RECORDS PROVIDED:
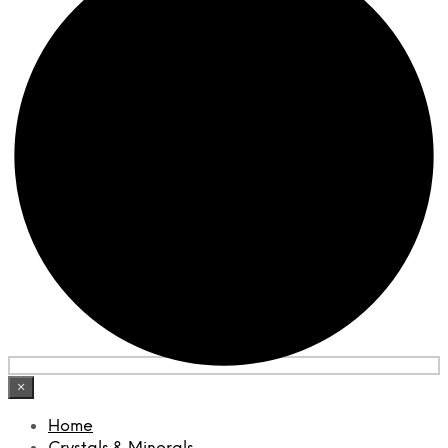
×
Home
* * *
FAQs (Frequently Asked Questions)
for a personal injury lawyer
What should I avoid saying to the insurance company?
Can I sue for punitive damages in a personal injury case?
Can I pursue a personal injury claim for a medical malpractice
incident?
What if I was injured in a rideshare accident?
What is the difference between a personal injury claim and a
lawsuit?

ACTIVITY:
Where a line of the entries above holds the word "injury", return that line.

ANSWER BOX:
for a personal injury lawyer
Can I sue for punitive damages in a personal injury case?
Can I pursue a personal injury claim for a medical malpractice
What is the difference between a personal injury claim and a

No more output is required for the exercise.